Thursday, September 10, 2015

Temporal Reprojection and SAO

We've recently re-visited our AO solution with the goal of improving its performance on consoles. We currently use the Scalable Ambient Obscurance algorithm presented by Morgan McGuire. Out target was to bring down the cost of the entire effect to something between 1-1.5ms on Xbox One. To achieve this it was clear that we needed to reduce the number of taps we were taking for each AO sample. An important part of this work went towards improving the efficiency of the temporal reprojection of our AO buffer. I thought I'd share a few observations we've made along the way.

Distributing AO Samples

When reprojecting data the key to success is to make sure your samples are well distributed through time. The Halton sequence was made popular for reprojection methods after Brian Karis presented his High Quality Temporal Supersampling. It is a sequence that gives well distributed samples in space as well as in time.

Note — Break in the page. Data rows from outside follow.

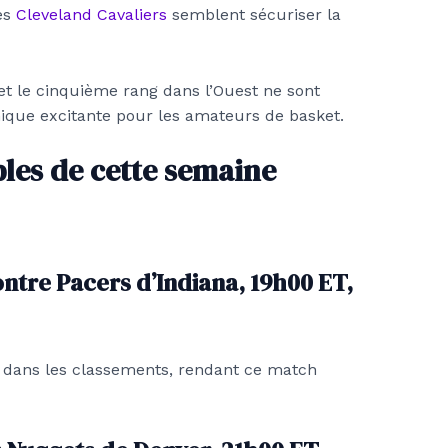
es
Cleveland Cavaliers
semblent sécuriser la
t le cinquième rang dans l’Ouest ne sont
que excitante pour les amateurs de basket.
les de cette semaine
tre Pacers d’Indiana, 19h00 ET,
r dans les classements, rendant ce match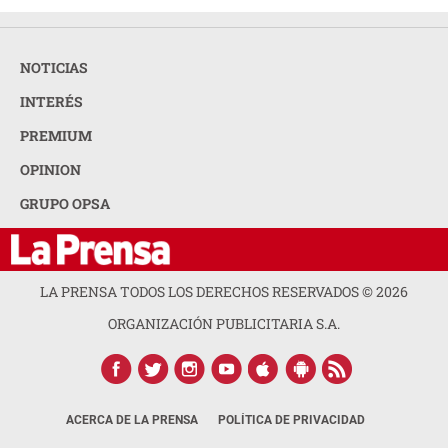
NOTICIAS
INTERÉS
PREMIUM
OPINION
GRUPO OPSA
LA PRENSA TODOS LOS DERECHOS RESERVADOS ©
2026
ORGANIZACIÓN PUBLICITARIA S.A.
ACERCA DE LA PRENSA
POLÍTICA DE PRIVACIDAD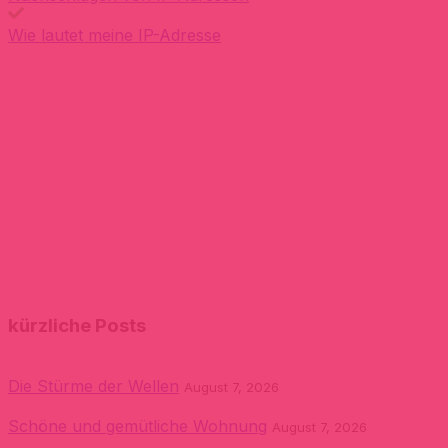
Wie lautet meine IP-Adresse
kürzliche Posts
Die Stürme der Wellen
August 7, 2026
Schöne und gemütliche Wohnung
August 7, 2026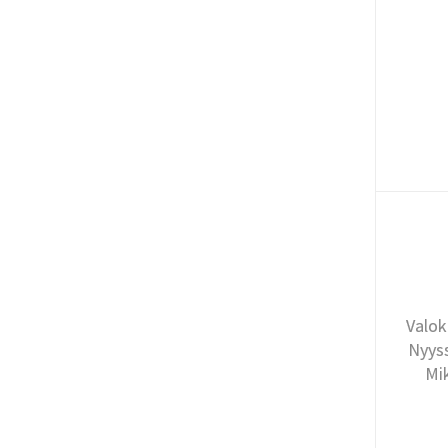
Valok
Nyyss
Mi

If we add an offset to a single AO sample we can see that after 2π it repeats (as expected)

So we use 8 samples ranging from [0, 2π] distributed by using the first 8 terms of a base 3 Halton sequence: {1/3, 2/3, 1/9, 4/9, 7/9, 2/9, 5/9, 8/9} x 2π

And this is the result using 6 AO samples.

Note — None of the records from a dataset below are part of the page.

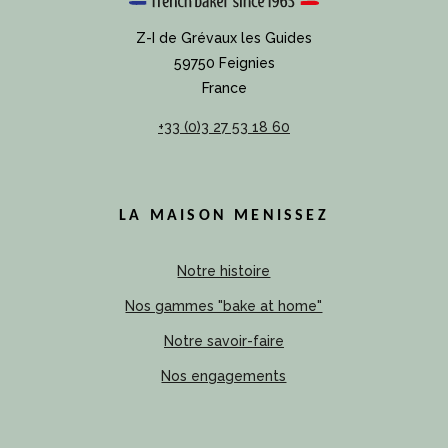
Z-I de Grévaux les Guides
59750 Feignies
France
+33 (0)3 27 53 18 60
LA MAISON MENISSEZ
Notre histoire
Nos gammes "bake at home"
Notre savoir-faire
Nos engagements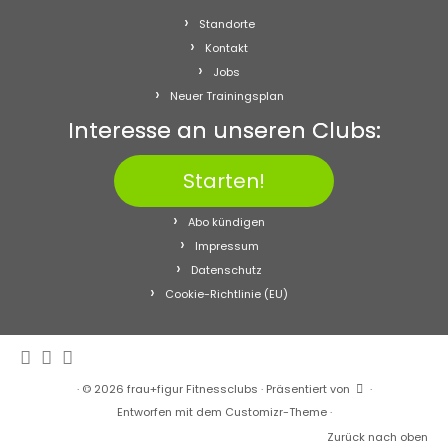
Standorte
Kontakt
Jobs
Neuer Trainingsplan
Interesse an unseren Clubs:
Starten!
Abo kündigen
Impressum
Datenschutz
Cookie-Richtlinie (EU)
·
© 2026
frau+figur Fitnessclubs
·
Präsentiert von
·
Entworfen mit dem
Customizr-Theme
·
Zurück nach oben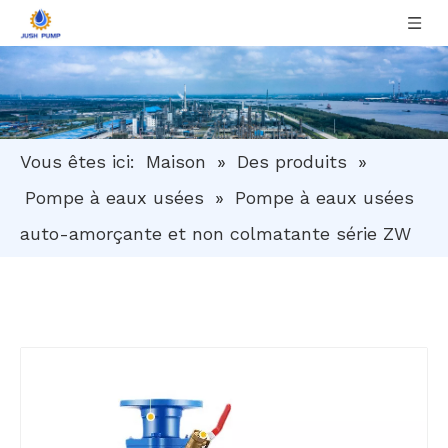
Vous êtes ici:
Maison
»
Des produits
»
Pompe à eaux usées
»
Pompe à eaux usées
auto-amorçante et non colmatante série ZW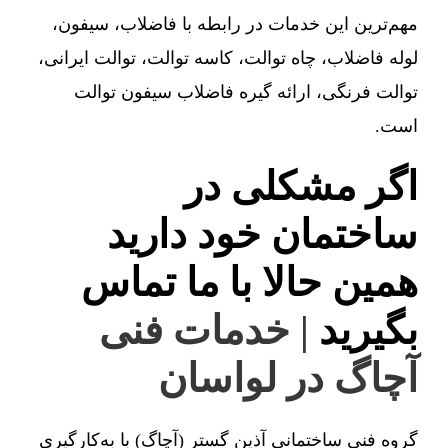
مهم‌ترین این خدمات در رابطه با فاضلاب، سیفون،
لوله فاضلاب، چاه توالت، کاسه توالت، توالت ایرانی،
توالت فرنگی، ارائه گیره فاضلاب سیفون توالت
است.
اگر مشکلی در
ساختمان خود دارید
همین حالا با ما تماس
بگیرید
| خدمات فنی
آچاگ در لواسان
گروه فنی ساختمانی آذین گستر (آچاگ) با به‌کارگیری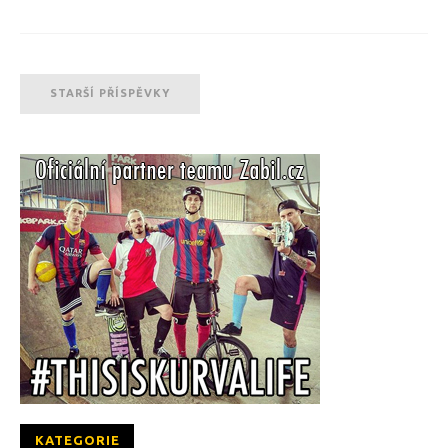
STARŠÍ PŘÍSPĚVKY
KATEGORIE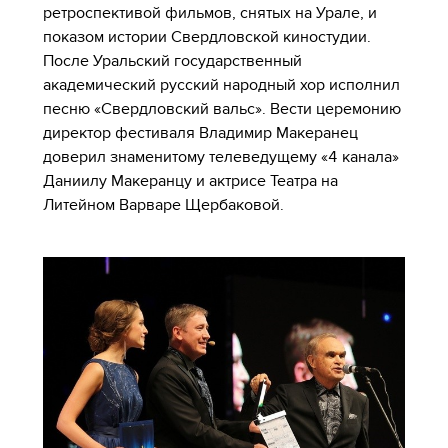
ретроспективой фильмов, снятых на Урале, и
показом истории Свердловской киностудии.
После Уральский государственный
академический русский народный хор исполнил
песню «Свердловский вальс». Вести церемонию
директор фестиваля Владимир Макеранец
доверил знаменитому телеведущему «4 канала»
Даниилу Макеранцу и актрисе Театра на
Литейном Варваре Щербаковой.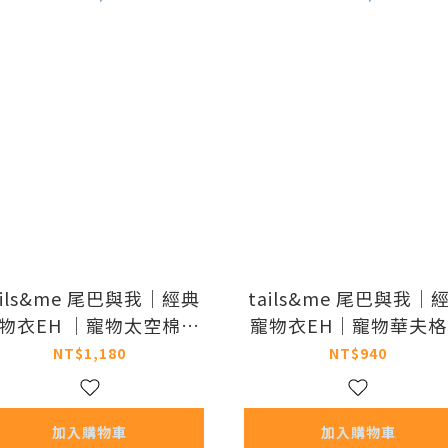
ails&me 尾巴與我｜經典
tails&me 尾巴與我｜
物衣EH ｜寵物太空棉短
寵物衣EH｜寵物華夫
帽T​ (共三色 / XS-XXL)
袖上衣 (共三色 / XS-XX
NT$1,180
NT$940
加入購物車
加入購物車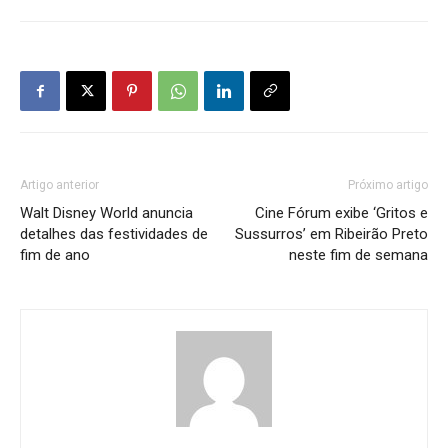
Artigo anterior
Próximo artigo
Walt Disney World anuncia
Cine Fórum exibe ‘Gritos e
detalhes das festividades de
Sussurros’ em Ribeirão Preto
fim de ano
neste fim de semana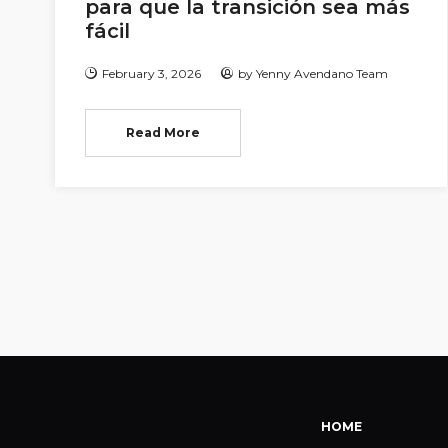
para que la transición sea más
fácil
February 3, 2026
by
Yenny Avendano Team
Read More
HOME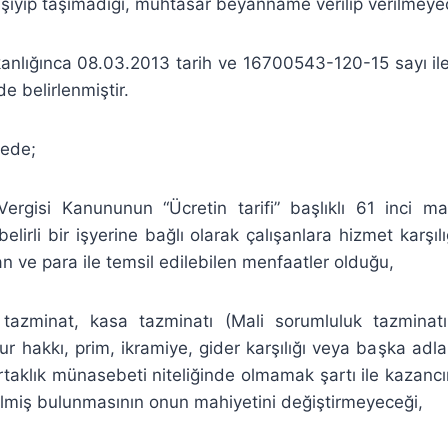
i taşıyıp taşımadığı, muhtasar beyanname verilip verilmey
kanlığınca 08.03.2013 tarih ve 16700543-120-15 sayı il
de belirlenmiştir.
gede;
 Vergisi Kanununun “Ücretin tarifi” başlıklı 61 inci m
elirli bir işyerine bağlı olarak çalışanlara hizmet karşıl
an ve para ile temsil edilebilen menfaatler olduğu,
tazminat, kasa tazminatı (Mali sorumluluk tazminatı
ur hakkı, prim, ikramiye, gider karşılığı veya başka adl
rtaklık münasebeti niteliğinde olmamak şartı ile kazancın
ilmiş bulunmasının onun mahiyetini değiştirmeyeceği,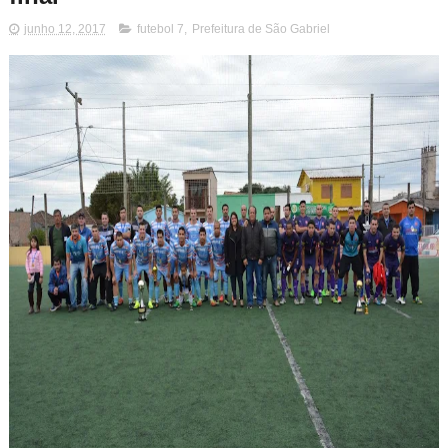
junho 12, 2017
futebol 7
,
Prefeitura de São Gabriel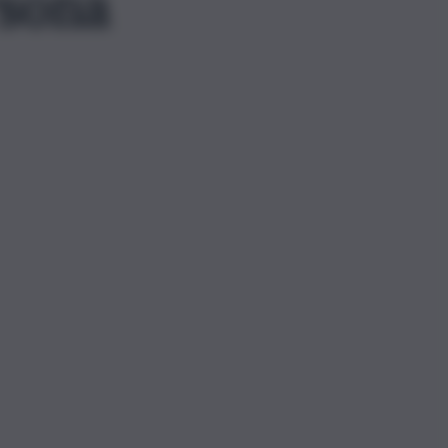
rsona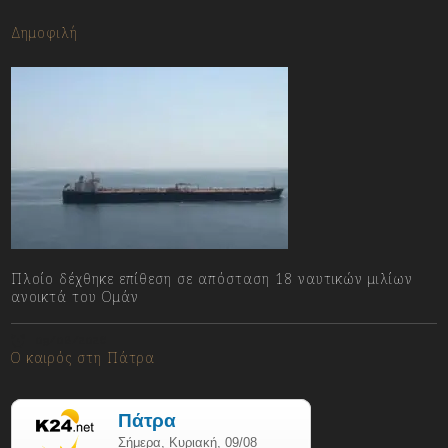
Δημοφιλή
Πλοίο δέχθηκε επίθεση σε απόσταση 18 ναυτικών μιλίων
ανοικτά του Ομάν
09/08/2026
Ο καιρός στη Πάτρα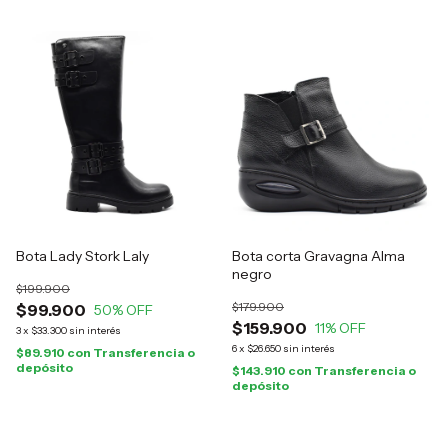
Bota Lady Stork Laly
Bota corta Gravagna Alma
negro
$199.900
$179.900
$99.900
50
% OFF
$159.900
11
% OFF
3
x
$33.300
sin interés
6
x
$26.650
sin interés
$89.910
con
Transferencia o
depósito
$143.910
con
Transferencia o
depósito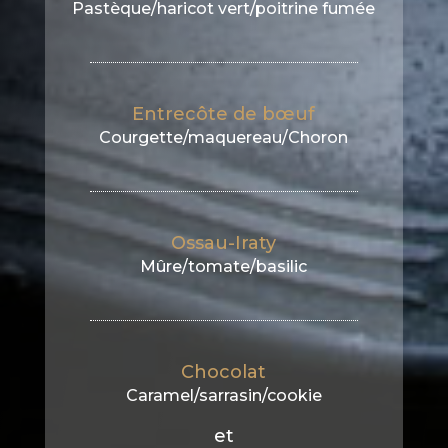
Pastèque/haricot vert/poitrine fumée
Entrecôte de bœuf
Courgette/maquereau/Choron
Ossau-Iraty
Mûre/tomate/basilic
Chocolat
Caramel/sarrasin/cookie
et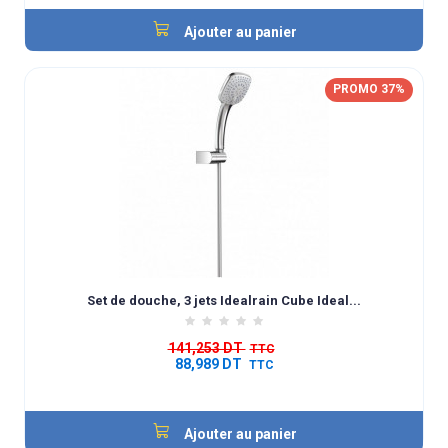
Ajouter au panier
PROMO 37%
Set de douche, 3 jets Idealrain Cube Ideal...
141,253 DT
TTC
88,989 DT
TTC
Ajouter au panier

Notice that there is some banding that can appear. By adding a dithered offset to the current sample's radius we can remove this quite nicely. We use a 4x4 pattern based on the Bayer matrix.

And here are our samples distributed through time. If anyone has a better way of distributing these I would be very interested to know.

Reprojection function

When doing any temporal reprojection it is crucial to have a good reprojection function. I like to refer to this as a similarity function. Its purpose is to identify how likely it is that the reprojected samples correspond to the samples of the current pixel. When writing this function it's quite important to have a convenient way to visualize it. If the function gets complicated, it's a good idea to isolate the different terms of the function so that you can reason and debug them individually. The reprojection function we use is a combination of three main terms.

Disocclusion Term

This is a simple term which identifies depth differences and classifies previous pixels as disoccluded. We use the relative depth difference described by Huw Bowles in Iterative Image Warping.
depth_similarity = saturate(pow(prev_depth/current_depth, 4) + DEPTH_MIN_SIMILARITY);

Velocity Term

The second term is also very straight forward and consists simply of reducing the similarity for fast moving pixels. A moving pixel has less chance of reprojecting successfully than a still one.
velocity_similarity = saturate(velocity * VELOCITY_SCALAR);

Dangerous Samples Term

The idea is to identify if the AO samples we are gathering are touching moving objects. To do this efficiently, we encode a moving bit as part of the depth buffer info passed in to the SAO algorithm. If you use the mip chain described by the SAO paper, make sure that you forward that 'moving bit' to the lower levels of the mip chain. This idea was presented by Anton Michels during the Labs R&D: Rendering Techniques in Rise of the Tomb Raider presentation earlier this year. Since each AO sample will need to read the depth information we get the 'moving bit' read for free.
samples_similarity = saturate(num_moving_samples * MOVING_SAMPLES_SCALAR);
samples_similarity = lerp(samples_similarity, prev_samples_similarity, 0.9);
samples_similarity = min(samples_similarity, current_samples_similarity);

To try and invalidate samples associated with fast moving object, the Dangerous Samples term is accumulated through time. An idea described quite well by Oliver Mattausch in his TSSAO Gpu-Pro2 article which he called 'smooth invalidation'.

Here's the kind of ghosting we get without identifying 'dangerous' samples.

With this term as part of the reprojection function we can eliminate most of the ghosting that arises from the temporal reprojection:

Putting it all together

The final similarity term is calculated by combining all terms together.
similarity = depth_similarity * LOW_VELOCITY_SIMILARITY - velocity_similarity;
similarity = saturate(similarity - samples_similarity);

Well, that's it! Nothing too ground breaking but I thought I'd share. If anyone has ideas or suggestions on how to improve any of this please let us know!